BenchmarkDotNet=v0.13.2, OS=Windows 11 (10.0.22622.601) Intel Core i7-1065G7 CPU 1.30GHz, 1 CPU, 8 logical and 4 physical cores .NET SDK=7.0.100-preview.7.22377.5 [Host] : .NET 6.0.9 (6.0.922.41905), X64 RyuJIT AVX2

Job=.NET 6.0 Runtime=.NET 6.0

Method Mean Error StdDev Ratio RatioSD
Native 22.95 ms 0.377 ms 0.504 ms 1.00 0.00
MoreLinqPartialSort 16.86 ms 0.332 ms 0.310 ms 0.74 0.03
SuperLinqPartialSort 16.82 ms 0.330 ms 0.308 ms 0.74 0.02
viceroypenguin commented 2 years ago

PS: You can also look at my old benchmarks here

viceroypenguin commented 2 years ago

@MisinformedDNA I did some more research, and found a place where we were unnecessarily adding performance delays. Please see viceroypenguin/SuperLinq#67 for the fix, which is currently being released with SuperLinq v4.4.0. SuperLinq should now be as fast as MoreLinq in the int case, and faster in the string case.

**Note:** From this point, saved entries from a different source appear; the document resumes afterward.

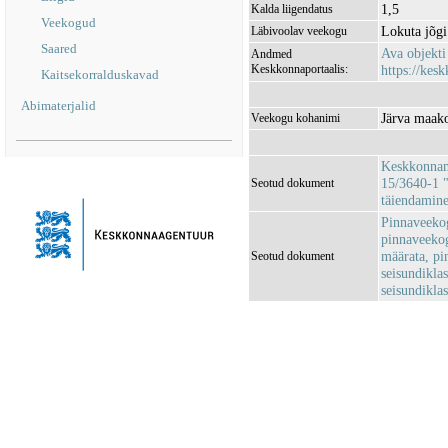
1,5
Kalda liigendatus
Veekogud
Lokuta jõg
Läbivoolav veekogu
Saared
Ava objekt
Andmed
Keskkonnaportaalis:
https://kesk
Kaitsekorralduskavad
Abimaterjalid
Järva maako
Veekogu kohanimi
Keskkonnami
15/3640-1 "
Seotud dokument
täiendamin
Pinnaveeko
pinnaveekog
määrata, pi
Seotud dokument
seisundiklas
seisundikla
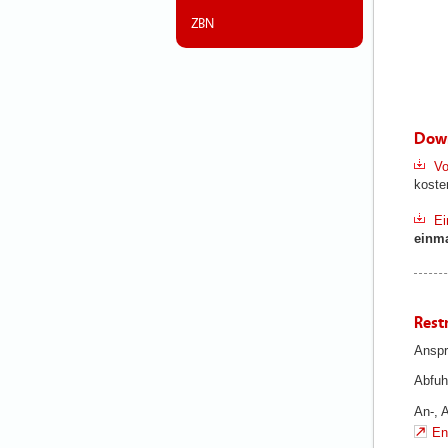
ZBN
Down
Vo
koste
Ei
einm
Rest
Anspr
Abfuh
An-, 
En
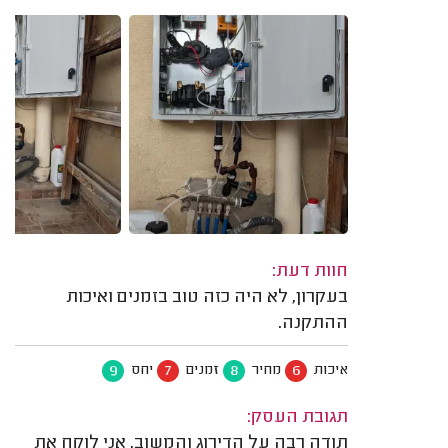
חוות דעת:
בעקרון, לא היה כזה טוב בזמנים ואיכות
ההתקנה.
9
7
8
6
איכות
מחיר
זמנים
יחס
תגובת העסק:
תודה רבה על הדירוג והמשוב, אני לוקח את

theodorzoulias commented 2 years ago

My first benchmark:

@MisinformedDNA my expectation is that MoreLinq's List<T> top-based implementation should be quite performant when the int count is small (less than 50 or so), and it should become progressively slower when the int count increases. That's because it calls the List<T>.Insert method, which is an O(n) operation. On the contrary the SortedSet<T>.Add (in viceroypenguin's SortedSet<T> top-based implementation) is O(log n).